With all the uncertainty, volatility and change during the pandemic, we are seeing new behaviors emerging. Despite more than three months of easing Covid restrictions, face-to-face meetings remain the exception, with Teams, Zoom and Google all stubbornly remaining the meeting modes of choice.

And how about watching TV? It has been predicted that by the end of the year, up to 20 percent of us will not have watched any live programming – unfathomable just a decade ago. But don’t forget that there are still 80% of people who sit on the couch to watch something in real time.

And again, we’re told that by 2025, global online sales will account for 25% of all sales, an unprecedented number – WOW! But that leaves 75% of all physical global sales …

Yes, change is a constant, as is unpredictability and pace. But sometimes the old guys are always the goodies. Ghostbuster versus reboot – no contest.

The same goes for the media. Sometimes the physical wins over the digital. Yes, click-through volumes and CPCs are incredibly powerful metrics we can all use to quantify the impact of our business – but old-fashioned, well-used tangible mail marketing also provides answers, engagement and results.

Mail-based media saw some kind of resurgence after the lockdown. Unsurprisingly, while we were all busy typing on our devices at home, many of us began to suffer from digital exhaustion. There was something very comforting about picking up and reading a physical newspaper or opening a piece of mail that landed on the doormat.

The latest industry statistics from JICMAIL show direct mail open rates and engagement rates have skyrocketed across all demographics.
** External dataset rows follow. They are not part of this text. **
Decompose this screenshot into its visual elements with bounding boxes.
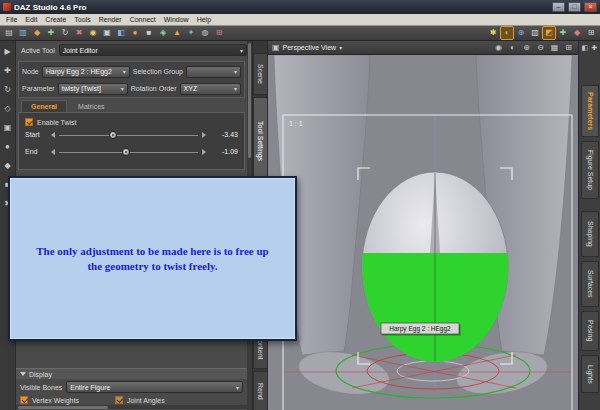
menu-item-tools[interactable]: Tools bbox=[70, 14, 94, 26]
toolbar-icon[interactable]: ▥ bbox=[17, 27, 29, 39]
menu-item-render[interactable]: Render bbox=[95, 14, 126, 26]
instruction-callout: The only adjustment to be made here is t… bbox=[8, 176, 297, 341]
toolbar-icon[interactable]: ✱ bbox=[487, 27, 499, 39]
selection-group-select[interactable]: ▾ bbox=[186, 66, 241, 78]
toolbar-icon[interactable]: ◍ bbox=[199, 27, 211, 39]
dock-add-icon[interactable]: ✚ bbox=[591, 44, 597, 52]
toolbar-icon[interactable]: ⊞ bbox=[585, 27, 597, 39]
strip-tool-icon[interactable]: ↻ bbox=[2, 84, 13, 95]
dock-options-icon[interactable]: ◧ bbox=[582, 44, 589, 52]
menu-item-connect[interactable]: Connect bbox=[126, 14, 160, 26]
enable-twist-checkbox[interactable] bbox=[25, 118, 33, 126]
toolbar-icon[interactable]: ■ bbox=[143, 27, 155, 39]
joint-angles-label: Joint Angles bbox=[127, 397, 165, 404]
visible-bones-row: Visible Bones Entire Figure ▾ bbox=[16, 381, 247, 393]
slider-decrement-icon[interactable] bbox=[51, 149, 55, 155]
slider-increment-icon[interactable] bbox=[202, 132, 206, 138]
toolbar-icon[interactable]: ▧ bbox=[529, 27, 541, 39]
tab-lights[interactable]: Lights bbox=[581, 355, 599, 393]
minimize-button[interactable]: – bbox=[552, 2, 565, 12]
start-slider-value: -3.43 bbox=[210, 131, 238, 138]
slider-decrement-icon[interactable] bbox=[51, 132, 55, 138]
toolbar-icon[interactable]: ↻ bbox=[59, 27, 71, 39]
toolbar-icon[interactable]: ▤ bbox=[3, 27, 15, 39]
visible-bones-select[interactable]: Entire Figure ▾ bbox=[66, 381, 243, 393]
chevron-down-icon[interactable]: ▾ bbox=[339, 44, 342, 51]
scrollbar-thumb[interactable] bbox=[18, 406, 108, 409]
view-selector[interactable]: Perspective View bbox=[283, 44, 337, 51]
parameter-label: Parameter bbox=[22, 85, 55, 92]
toolbar-icon[interactable]: ✦ bbox=[185, 27, 197, 39]
strip-tool-icon[interactable]: ✚ bbox=[2, 65, 13, 76]
viewport-zoom-out-icon[interactable]: ⊖ bbox=[535, 43, 546, 52]
strip-tool-icon[interactable]: ● bbox=[2, 141, 13, 152]
toolbar-icon[interactable]: ✖ bbox=[73, 27, 85, 39]
toolbar-icon[interactable]: ◧ bbox=[115, 27, 127, 39]
maximize-button[interactable]: □ bbox=[568, 2, 581, 12]
strip-tool-icon[interactable]: ▣ bbox=[2, 122, 13, 133]
tab-figure-setup[interactable]: Figure Setup bbox=[581, 141, 599, 199]
end-slider-knob[interactable] bbox=[122, 148, 130, 156]
scrollbar-thumb[interactable] bbox=[248, 43, 251, 158]
strip-tool-icon[interactable]: ◆ bbox=[2, 160, 13, 171]
titlebar: DAZ Studio 4.6 Pro – □ × bbox=[0, 0, 600, 14]
tab-general[interactable]: General bbox=[21, 100, 67, 112]
toolbar-icon[interactable]: ◆ bbox=[571, 27, 583, 39]
menu-item-file[interactable]: File bbox=[2, 14, 21, 26]
tab-scene[interactable]: Scene bbox=[253, 53, 268, 95]
tab-shaping[interactable]: Shaping bbox=[581, 211, 599, 257]
toolbar-icon[interactable]: ▣ bbox=[101, 27, 113, 39]
toolbar-icon[interactable]: ✚ bbox=[557, 27, 569, 39]
menu-item-window[interactable]: Window bbox=[160, 14, 193, 26]
strip-tool-icon[interactable]: ▶ bbox=[2, 46, 13, 57]
aspect-ratio-label: 1 : 1 bbox=[289, 120, 303, 127]
viewport-grid-icon[interactable]: ▦ bbox=[549, 43, 560, 52]
node-select[interactable]: Harpy Egg 2 : HEgg2 ▾ bbox=[42, 66, 130, 78]
rotation-order-select[interactable]: XYZ ▾ bbox=[180, 83, 241, 95]
start-slider[interactable] bbox=[59, 130, 198, 140]
menu-item-create[interactable]: Create bbox=[41, 14, 70, 26]
start-slider-knob[interactable] bbox=[109, 131, 117, 139]
toolbar-icon[interactable]: ◆ bbox=[31, 27, 43, 39]
viewport-canvas[interactable]: 1 : 1 Harpy Egg 2 : HEgg2 bbox=[268, 55, 578, 410]
viewport-orbit-icon[interactable]: ◉ bbox=[493, 43, 504, 52]
toolbar-icon-active-mode[interactable]: ◩ bbox=[543, 27, 555, 39]
tab-tool-settings[interactable]: Tool Settings bbox=[253, 97, 268, 185]
menu-item-edit[interactable]: Edit bbox=[21, 14, 41, 26]
chevron-down-icon: ▾ bbox=[232, 68, 237, 75]
parameter-value: twisty [Twist] bbox=[62, 85, 101, 92]
toolbar-icon[interactable]: ▲ bbox=[171, 27, 183, 39]
visible-bones-value: Entire Figure bbox=[70, 384, 110, 391]
chevron-down-icon: ▾ bbox=[119, 85, 124, 92]
slider-increment-icon[interactable] bbox=[202, 149, 206, 155]
toolbar-icon[interactable]: ⊕ bbox=[515, 27, 527, 39]
strip-tool-icon[interactable]: ◇ bbox=[2, 103, 13, 114]
tab-parameters[interactable]: Parameters bbox=[581, 85, 599, 137]
close-button[interactable]: × bbox=[584, 2, 597, 12]
tab-surfaces[interactable]: Surfaces bbox=[581, 261, 599, 307]
toolbar-icon-active-tool[interactable]: ◐ bbox=[501, 27, 513, 39]
joint-angles-checkbox[interactable] bbox=[115, 396, 123, 404]
viewport-shade-icon[interactable]: ◐ bbox=[507, 43, 518, 52]
tab-matrices[interactable]: Matrices bbox=[69, 101, 113, 112]
toolbar-icon[interactable]: ◈ bbox=[157, 27, 169, 39]
tab-posing[interactable]: Posing bbox=[581, 311, 599, 351]
menu-item-help[interactable]: Help bbox=[193, 14, 215, 26]
viewport-zoom-in-icon[interactable]: ⊕ bbox=[521, 43, 532, 52]
rotation-order-value: XYZ bbox=[184, 85, 198, 92]
toolbar-icon[interactable]: ● bbox=[129, 27, 141, 39]
tab-render-settings[interactable]: Rend bbox=[253, 371, 268, 410]
horizontal-scrollbar[interactable] bbox=[16, 405, 247, 409]
display-section-header[interactable]: Display bbox=[16, 368, 247, 379]
toolbar-icon[interactable]: ⊞ bbox=[213, 27, 225, 39]
toolbar-icon[interactable]: ✚ bbox=[45, 27, 57, 39]
vertex-weights-checkbox[interactable] bbox=[20, 396, 28, 404]
visible-bones-label: Visible Bones bbox=[20, 384, 62, 391]
right-dock-tabstrip: ◧ ✚ Parameters Figure Setup Shaping Surf… bbox=[578, 41, 600, 410]
parameter-select[interactable]: twisty [Twist] ▾ bbox=[58, 83, 128, 95]
active-tool-select[interactable]: Joint Editor ▾ bbox=[59, 44, 247, 56]
viewport-layout-icon[interactable]: ⊞ bbox=[563, 43, 574, 52]
end-slider[interactable] bbox=[59, 147, 198, 157]
toolbar-icon[interactable]: ◉ bbox=[87, 27, 99, 39]
enable-twist-row: Enable Twist bbox=[19, 113, 244, 126]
Open rates have increased by more than 10% since the start of the pandemic and the length of time mail stays at home has also increased, now reaching eight days. Confidence is another key indicator of growth. Mail is now the most trusted form of marketing communication, demonstrating how some of us have grown tired of social media, previously the most trusted form of brand communication.

This shows that despite many media pundits writing the direct mail like a dead duck on the cusp of digitization, the channel still has a lot of value.